Este año se cumplen 20 años de la publicación de “Flora del Iberá'', un libro central en la  identificación de plantas, hongos, líquenes nativos de esa región. Sus editoras fueron Mercedes Arbo y Sara Tressens, bajo el sello de la Unne.

Por Carlos Lezcano

Especial para El Litoral

Para realizar este trabajo se utilizaron 8000 ejemplares recolectados en el área, conservados en el herbario del Instituto de Botánica del Nordeste, las colecciones del ingeniero Romero Carnevalli, del doctor Troels Myndel Pedersen de Carambola en Concepción, Caá Guazú en San Roque y otras estancias, y las del profesor José Neiff.
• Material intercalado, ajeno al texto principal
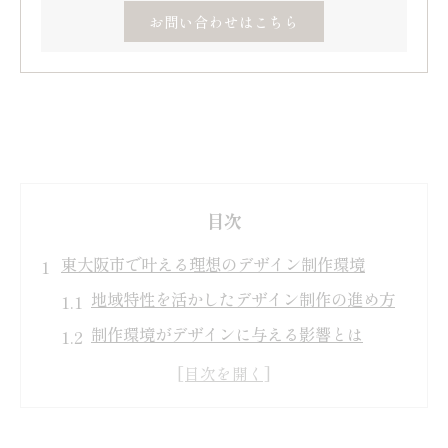
お問い合わせはこちら
目次
東大阪市で叶える理想のデザイン制作環境
地域特性を活かしたデザイン制作の進め方
制作環境がデザインに与える影響とは
東大阪市で選ぶべき制作環境の基準
理想的なデザイン制作を叶える工夫
制作現場の声から学ぶ環境づくりの要点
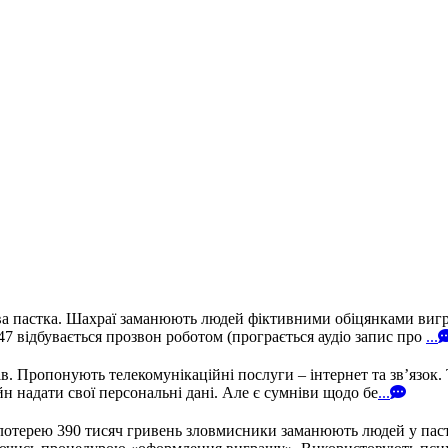
а пастка. Шахраї заманюють людей фіктивними обіцянками вигра
 відбувається прозвон роботом (програється аудіо запис про
...
 Пропонують телекомунікаційні послуги – інтернет та зв’язок. 
н надати свої персональні дані. Але є сумніви щодо бе
...
лотерею 390 тисяч гривень зловмисники заманюють людей у пастк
Podemos decir que se trata de una obra colectiva, ya que participaron investigadores, profesores, auxiliares de cátedra y estudiantes, además de la colaboración del gobierno de Corrientes de entonces e instituciones botánicas argentinas y extranjeras.

“Esta es una obra diferente de un área diferente. El Iberá es una de las regiones del país que por su carácter agreste ha sido una de las últimas en ser exploradas científicamente. Los bordes del sistema fueron tocados por los jesuitas, con sus explotaciones ganaderas, por Félix de Azara a fines del siglo XVIII, por Alcides d’Orbigny a principios del XIX y recién a principios del siglo XX, en 1910, año del centenario, por una expedición organizada por la Sociedad Científica Argentina a cargo del naturalista Enrique Puysegur”, sostienen Carmen Cristóbal y Antonio Krapovicas en el prólogo de la obra.

En la entrevista, la doctora Mercedes Arbo cuenta a El Litoral el proceso y la importancia de la obra.

Se cumplen 20 años de la edición de “Flora del Iberá” publicada por la Unne. Usted fue una de sus coordinadoras. ¿Cómo fue hacer ese trabajo en esos años y en qué contexto se hizo?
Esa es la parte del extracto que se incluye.